▶ **PROBLEM**:
Determine the number of lines in the data that contain "réglementaire", and write only that number.
Top of RECORDS SHOWN
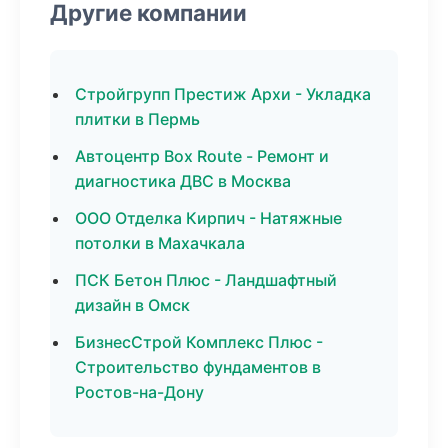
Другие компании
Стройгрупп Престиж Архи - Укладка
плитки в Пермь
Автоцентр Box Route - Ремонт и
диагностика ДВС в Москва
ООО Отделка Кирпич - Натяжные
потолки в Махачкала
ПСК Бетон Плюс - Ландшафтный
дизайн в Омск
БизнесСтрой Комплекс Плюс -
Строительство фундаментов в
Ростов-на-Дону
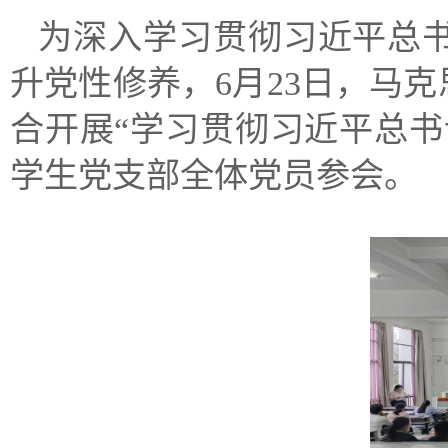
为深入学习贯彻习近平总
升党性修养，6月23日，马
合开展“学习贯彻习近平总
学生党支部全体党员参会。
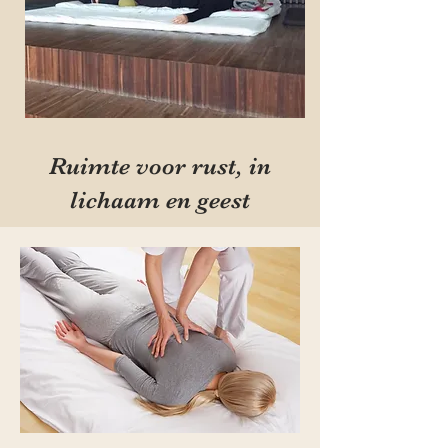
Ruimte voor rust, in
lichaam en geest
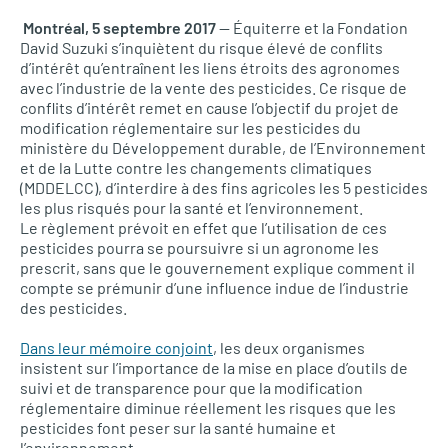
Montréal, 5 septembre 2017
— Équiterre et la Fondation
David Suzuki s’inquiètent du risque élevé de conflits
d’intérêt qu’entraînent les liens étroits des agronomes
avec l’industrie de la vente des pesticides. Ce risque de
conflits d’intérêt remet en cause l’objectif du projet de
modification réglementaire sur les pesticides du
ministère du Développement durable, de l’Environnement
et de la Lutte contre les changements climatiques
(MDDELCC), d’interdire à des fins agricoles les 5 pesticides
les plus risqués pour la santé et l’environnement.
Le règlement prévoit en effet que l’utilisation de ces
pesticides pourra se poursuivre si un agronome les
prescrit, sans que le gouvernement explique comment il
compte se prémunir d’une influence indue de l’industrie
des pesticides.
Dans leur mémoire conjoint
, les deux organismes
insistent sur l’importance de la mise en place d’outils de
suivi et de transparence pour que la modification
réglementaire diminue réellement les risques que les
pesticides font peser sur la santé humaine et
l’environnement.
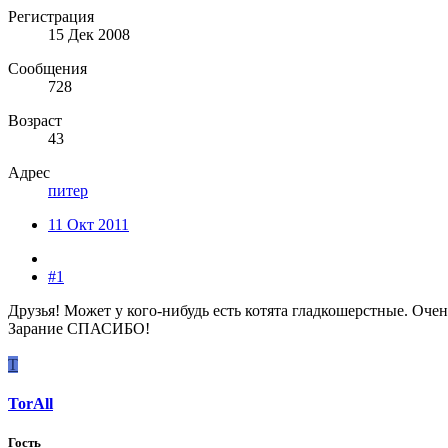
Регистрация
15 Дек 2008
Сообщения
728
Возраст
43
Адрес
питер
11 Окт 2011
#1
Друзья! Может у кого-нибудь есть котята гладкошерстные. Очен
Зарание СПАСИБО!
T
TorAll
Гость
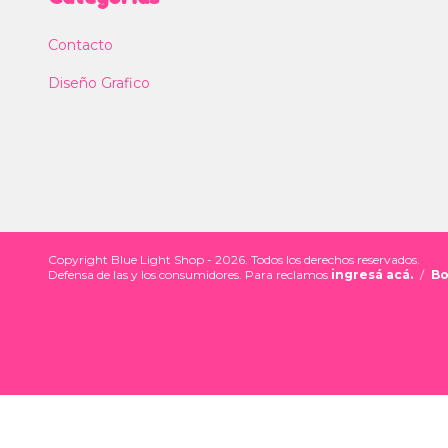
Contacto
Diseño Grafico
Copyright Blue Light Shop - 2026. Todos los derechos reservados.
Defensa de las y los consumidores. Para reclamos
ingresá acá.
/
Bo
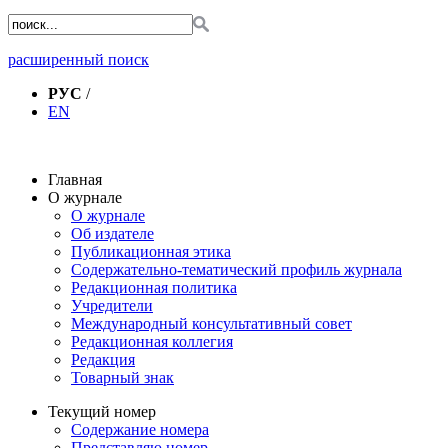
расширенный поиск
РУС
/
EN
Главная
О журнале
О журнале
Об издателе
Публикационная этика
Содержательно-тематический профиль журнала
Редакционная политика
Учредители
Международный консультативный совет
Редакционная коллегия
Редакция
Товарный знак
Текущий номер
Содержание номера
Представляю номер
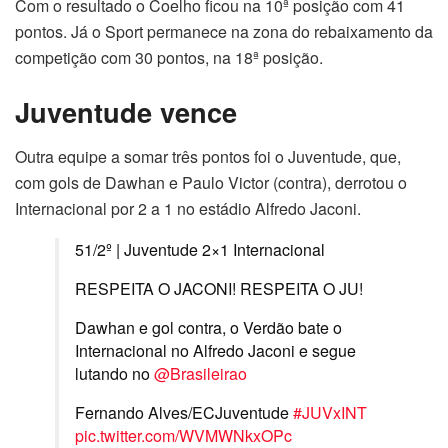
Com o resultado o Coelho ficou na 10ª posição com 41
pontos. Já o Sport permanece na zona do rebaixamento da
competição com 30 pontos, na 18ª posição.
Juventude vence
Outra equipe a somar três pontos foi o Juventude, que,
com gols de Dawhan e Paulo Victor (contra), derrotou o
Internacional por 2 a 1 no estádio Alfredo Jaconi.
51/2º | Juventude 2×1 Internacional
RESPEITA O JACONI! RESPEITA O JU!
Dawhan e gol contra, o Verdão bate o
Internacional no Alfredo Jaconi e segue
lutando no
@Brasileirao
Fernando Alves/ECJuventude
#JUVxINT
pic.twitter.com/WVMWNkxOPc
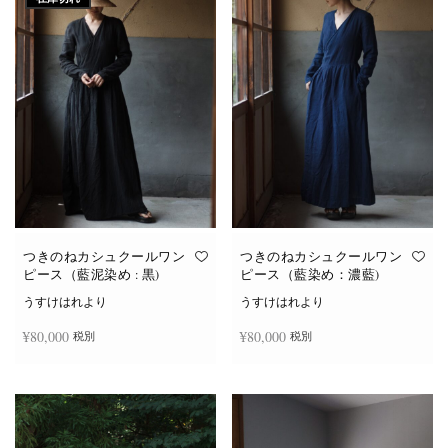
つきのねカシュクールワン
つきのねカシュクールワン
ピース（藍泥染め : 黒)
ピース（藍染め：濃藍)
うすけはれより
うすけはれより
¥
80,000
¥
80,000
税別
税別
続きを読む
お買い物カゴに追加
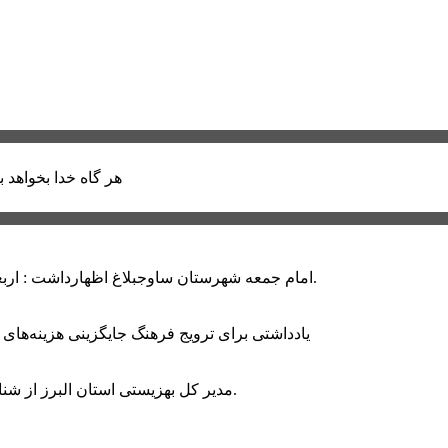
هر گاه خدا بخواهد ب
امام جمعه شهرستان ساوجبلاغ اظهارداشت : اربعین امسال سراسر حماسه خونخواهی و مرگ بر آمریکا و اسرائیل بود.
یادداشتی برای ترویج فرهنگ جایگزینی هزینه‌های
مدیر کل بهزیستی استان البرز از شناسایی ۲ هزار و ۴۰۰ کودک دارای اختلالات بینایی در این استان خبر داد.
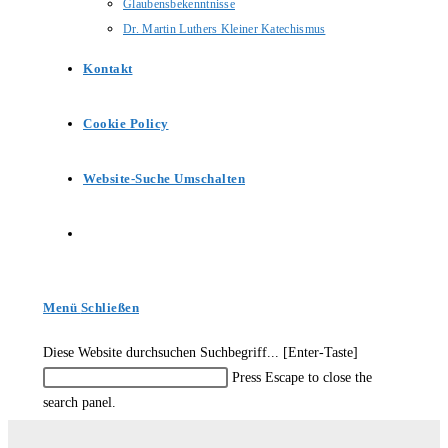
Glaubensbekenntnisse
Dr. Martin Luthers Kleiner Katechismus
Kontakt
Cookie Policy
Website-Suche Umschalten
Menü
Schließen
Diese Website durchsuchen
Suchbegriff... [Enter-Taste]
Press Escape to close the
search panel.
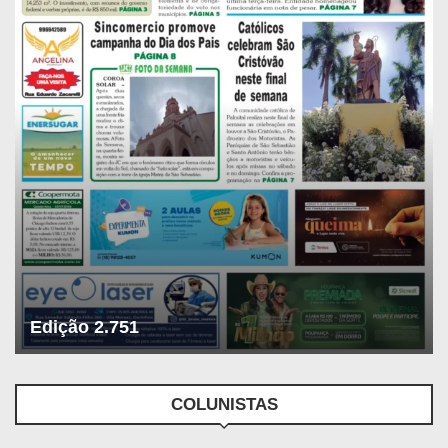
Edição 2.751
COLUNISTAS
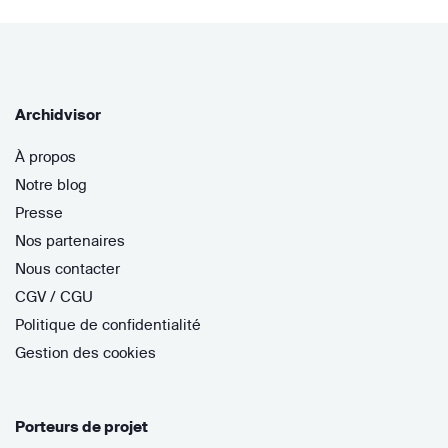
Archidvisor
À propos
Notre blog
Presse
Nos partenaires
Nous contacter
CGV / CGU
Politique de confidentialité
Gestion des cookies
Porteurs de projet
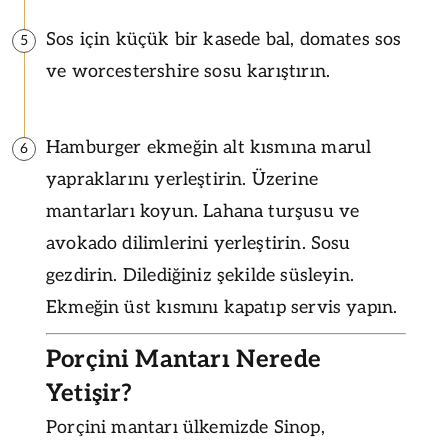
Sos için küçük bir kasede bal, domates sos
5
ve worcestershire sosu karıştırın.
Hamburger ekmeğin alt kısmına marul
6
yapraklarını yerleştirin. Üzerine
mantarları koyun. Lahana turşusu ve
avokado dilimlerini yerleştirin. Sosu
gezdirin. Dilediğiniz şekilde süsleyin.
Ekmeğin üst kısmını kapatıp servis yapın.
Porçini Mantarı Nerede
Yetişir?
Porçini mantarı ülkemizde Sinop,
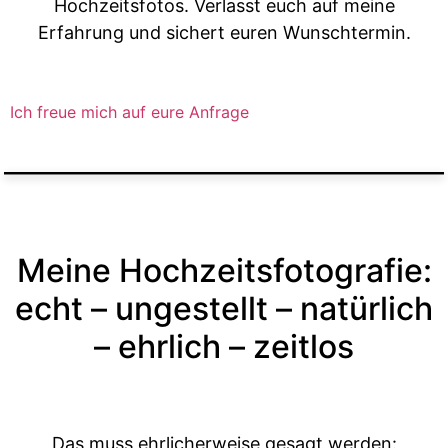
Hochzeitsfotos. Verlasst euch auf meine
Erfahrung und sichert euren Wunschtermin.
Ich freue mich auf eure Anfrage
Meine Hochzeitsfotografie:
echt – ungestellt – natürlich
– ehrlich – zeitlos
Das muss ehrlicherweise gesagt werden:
Bottom of RECORDS SHOWN
▶ **REPLY TO THE EXERCISE**:
2